I am currently remodeling my garage into my little dream shop and one thing I am doing this spring that I think will make a huge improvement is adding larger new windows. I am actually planning on putting a whole row of nice large hinge style windows along one wall with a view into my back yard. I will have my work bench in front of the windows so I can have the light and view as I work at the bench.

I hate not having a view outside and lack of natural light. Makes it feel so dark in my shop.


----------



## Finn (May 26, 2010)

Put the dust collector and air compressor outside of your workshop. Wooden floor. Heat with elect. or gas space heater and install a window A/C. .............................. and yes a seperate building.


----------



## dbhost (Jul 20, 2009)

Three items you need to solve the problem…

#1. GPS tracking system like the FBI uses to track terrorism suspects.
#2. 9mm, .45, .357, eh pick your caliber… 
#3. Laws like we have here in Texas!


----------



## Pop (Aug 6, 2007)

1. - God bless Texas gun laws. I wish all states would let you protect your home and property.
2. - I don't quite agree with you on caliber. I prefer 12 or 20 gauge with "00" buck. 
3. - dbhost, what are you talking about on the GPS tracking gadgets? How much are they, and were do you get them?

Pop


----------



## 8iowa (Feb 7, 2008)

Perhaps shop security is a topic important enough to justify a new thread, so that more LJ's will be informed.


----------



## jusfine (May 22, 2010)

I think we all have something that we think might work better, but dbhost, when I read your list, I started to feel good about my shop again. It is built in the loft of our 44' x 84' gambrel roofed barn, and I lowered the ceilings to 12' to keep in the heat (supplied by 30' radiant heater).

My dust collection is under the shop floor and the cyclone is on the main level of the barn, so I have less noise with it running than a jigsaw…

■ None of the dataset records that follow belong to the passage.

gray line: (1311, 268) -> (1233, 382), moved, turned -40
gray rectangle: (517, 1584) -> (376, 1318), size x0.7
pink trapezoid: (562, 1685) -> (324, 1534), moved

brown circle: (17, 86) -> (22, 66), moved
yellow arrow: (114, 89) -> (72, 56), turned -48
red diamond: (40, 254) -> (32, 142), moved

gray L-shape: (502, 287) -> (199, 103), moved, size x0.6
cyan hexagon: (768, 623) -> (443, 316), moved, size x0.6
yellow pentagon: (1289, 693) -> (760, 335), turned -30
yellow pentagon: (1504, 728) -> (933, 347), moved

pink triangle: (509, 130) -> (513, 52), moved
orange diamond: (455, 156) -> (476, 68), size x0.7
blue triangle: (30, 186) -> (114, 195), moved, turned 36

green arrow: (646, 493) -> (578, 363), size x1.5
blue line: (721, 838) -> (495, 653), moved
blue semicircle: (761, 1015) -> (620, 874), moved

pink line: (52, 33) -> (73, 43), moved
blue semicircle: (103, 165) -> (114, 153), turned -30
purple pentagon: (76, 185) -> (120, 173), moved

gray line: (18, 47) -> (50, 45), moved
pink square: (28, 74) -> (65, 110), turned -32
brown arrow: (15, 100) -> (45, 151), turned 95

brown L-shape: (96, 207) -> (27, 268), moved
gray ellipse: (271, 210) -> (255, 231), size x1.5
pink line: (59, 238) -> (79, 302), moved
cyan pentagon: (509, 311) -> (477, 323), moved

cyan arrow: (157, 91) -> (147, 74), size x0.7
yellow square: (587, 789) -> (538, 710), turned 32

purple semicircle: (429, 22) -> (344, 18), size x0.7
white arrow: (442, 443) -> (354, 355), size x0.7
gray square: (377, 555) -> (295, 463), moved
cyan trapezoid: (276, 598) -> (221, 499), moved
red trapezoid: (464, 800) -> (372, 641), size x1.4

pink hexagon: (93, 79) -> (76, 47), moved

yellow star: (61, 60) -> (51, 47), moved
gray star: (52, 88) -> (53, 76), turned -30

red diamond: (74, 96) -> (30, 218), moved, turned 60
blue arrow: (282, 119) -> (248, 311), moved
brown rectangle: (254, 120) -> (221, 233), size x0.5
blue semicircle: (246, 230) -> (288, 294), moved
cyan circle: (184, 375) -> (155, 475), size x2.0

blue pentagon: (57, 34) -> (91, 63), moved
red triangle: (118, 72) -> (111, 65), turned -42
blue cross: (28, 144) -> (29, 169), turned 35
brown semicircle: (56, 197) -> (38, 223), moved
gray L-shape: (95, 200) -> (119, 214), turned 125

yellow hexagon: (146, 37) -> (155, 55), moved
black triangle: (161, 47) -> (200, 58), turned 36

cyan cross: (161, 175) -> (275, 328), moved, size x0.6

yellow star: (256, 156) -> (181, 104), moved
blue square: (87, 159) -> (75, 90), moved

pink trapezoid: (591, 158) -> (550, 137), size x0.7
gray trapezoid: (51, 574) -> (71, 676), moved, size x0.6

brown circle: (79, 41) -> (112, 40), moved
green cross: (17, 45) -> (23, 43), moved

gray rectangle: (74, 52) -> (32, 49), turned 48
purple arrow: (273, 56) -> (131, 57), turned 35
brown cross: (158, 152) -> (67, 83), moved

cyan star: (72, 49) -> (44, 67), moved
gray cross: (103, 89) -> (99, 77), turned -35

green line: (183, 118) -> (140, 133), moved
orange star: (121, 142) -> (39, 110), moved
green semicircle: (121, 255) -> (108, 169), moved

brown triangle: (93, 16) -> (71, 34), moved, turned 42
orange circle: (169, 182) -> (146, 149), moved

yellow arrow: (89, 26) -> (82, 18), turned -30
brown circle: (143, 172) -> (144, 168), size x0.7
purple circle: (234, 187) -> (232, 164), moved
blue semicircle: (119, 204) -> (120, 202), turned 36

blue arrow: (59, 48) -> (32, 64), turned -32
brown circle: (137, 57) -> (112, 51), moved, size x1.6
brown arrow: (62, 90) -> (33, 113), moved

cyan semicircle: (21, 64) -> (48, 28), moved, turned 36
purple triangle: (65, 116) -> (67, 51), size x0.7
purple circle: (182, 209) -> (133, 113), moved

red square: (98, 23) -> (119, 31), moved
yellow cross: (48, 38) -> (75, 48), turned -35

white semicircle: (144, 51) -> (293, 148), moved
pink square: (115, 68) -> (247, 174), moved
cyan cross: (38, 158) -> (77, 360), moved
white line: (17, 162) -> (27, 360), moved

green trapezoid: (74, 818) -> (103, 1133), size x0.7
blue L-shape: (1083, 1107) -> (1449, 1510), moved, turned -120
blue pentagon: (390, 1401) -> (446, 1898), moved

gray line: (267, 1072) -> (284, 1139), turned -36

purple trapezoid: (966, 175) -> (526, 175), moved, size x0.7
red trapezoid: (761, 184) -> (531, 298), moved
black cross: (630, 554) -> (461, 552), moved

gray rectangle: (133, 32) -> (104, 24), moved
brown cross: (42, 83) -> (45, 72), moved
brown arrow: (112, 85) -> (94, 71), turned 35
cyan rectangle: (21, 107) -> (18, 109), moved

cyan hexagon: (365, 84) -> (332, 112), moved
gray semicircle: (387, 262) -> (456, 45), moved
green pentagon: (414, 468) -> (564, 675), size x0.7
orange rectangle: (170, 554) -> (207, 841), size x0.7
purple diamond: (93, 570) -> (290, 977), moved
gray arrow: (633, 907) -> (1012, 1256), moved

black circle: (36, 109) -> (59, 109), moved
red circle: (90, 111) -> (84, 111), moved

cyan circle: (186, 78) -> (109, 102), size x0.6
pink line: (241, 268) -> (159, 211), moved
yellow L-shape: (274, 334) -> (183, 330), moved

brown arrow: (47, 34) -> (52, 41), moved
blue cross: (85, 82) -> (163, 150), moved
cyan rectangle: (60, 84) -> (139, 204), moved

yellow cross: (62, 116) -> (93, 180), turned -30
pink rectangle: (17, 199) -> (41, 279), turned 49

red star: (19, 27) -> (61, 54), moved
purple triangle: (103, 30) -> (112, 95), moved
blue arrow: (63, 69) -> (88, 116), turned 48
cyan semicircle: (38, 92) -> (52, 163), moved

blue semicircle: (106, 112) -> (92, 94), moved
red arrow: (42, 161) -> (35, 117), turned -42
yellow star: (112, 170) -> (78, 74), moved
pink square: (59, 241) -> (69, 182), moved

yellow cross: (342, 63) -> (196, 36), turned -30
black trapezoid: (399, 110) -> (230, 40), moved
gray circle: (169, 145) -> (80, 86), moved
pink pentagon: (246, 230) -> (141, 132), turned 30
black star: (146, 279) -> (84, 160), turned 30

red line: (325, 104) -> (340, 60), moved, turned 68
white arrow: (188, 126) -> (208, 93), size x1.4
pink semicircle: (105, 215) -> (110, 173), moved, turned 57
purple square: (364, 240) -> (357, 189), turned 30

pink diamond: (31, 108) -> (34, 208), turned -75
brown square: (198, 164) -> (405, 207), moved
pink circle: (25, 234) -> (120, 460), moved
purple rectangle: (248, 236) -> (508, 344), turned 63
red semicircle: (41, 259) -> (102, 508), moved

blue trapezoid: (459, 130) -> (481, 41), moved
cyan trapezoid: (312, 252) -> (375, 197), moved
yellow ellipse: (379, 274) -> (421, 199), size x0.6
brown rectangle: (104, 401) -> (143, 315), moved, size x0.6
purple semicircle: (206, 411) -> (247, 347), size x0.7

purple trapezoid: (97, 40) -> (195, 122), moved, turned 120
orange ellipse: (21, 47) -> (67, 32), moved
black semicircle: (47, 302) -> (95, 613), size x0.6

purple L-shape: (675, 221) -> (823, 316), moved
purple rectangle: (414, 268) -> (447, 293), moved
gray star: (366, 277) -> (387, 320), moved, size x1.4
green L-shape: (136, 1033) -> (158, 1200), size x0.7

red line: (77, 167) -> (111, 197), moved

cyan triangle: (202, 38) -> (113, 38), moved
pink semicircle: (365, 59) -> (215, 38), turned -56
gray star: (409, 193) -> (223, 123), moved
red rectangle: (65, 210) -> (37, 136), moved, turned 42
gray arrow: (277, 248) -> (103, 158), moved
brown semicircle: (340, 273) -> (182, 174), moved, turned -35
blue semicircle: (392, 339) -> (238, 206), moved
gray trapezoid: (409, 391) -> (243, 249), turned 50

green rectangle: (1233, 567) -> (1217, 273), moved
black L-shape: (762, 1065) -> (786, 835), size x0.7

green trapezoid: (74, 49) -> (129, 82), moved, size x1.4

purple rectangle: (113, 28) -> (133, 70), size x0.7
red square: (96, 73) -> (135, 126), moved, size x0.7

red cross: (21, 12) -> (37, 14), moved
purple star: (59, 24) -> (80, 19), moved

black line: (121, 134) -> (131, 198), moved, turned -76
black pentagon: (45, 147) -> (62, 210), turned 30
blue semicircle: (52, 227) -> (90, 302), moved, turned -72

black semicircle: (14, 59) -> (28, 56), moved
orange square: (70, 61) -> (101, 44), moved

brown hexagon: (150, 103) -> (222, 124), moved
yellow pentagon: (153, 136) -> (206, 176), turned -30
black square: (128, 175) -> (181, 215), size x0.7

I don't really have anything to do over or add except a seperate finishing room as was mentioned would be nice…


----------



## Madtapper (Mar 4, 2011)

Thank you all for the great advice! DB, I want to work in your dream shop! I am definitely going to take advantage of everyone's advice. I must say, in thinking about heating, flooring, electrical, and dust collection, I did forget about security. Thanks for putting that on my radar Jonathan.


----------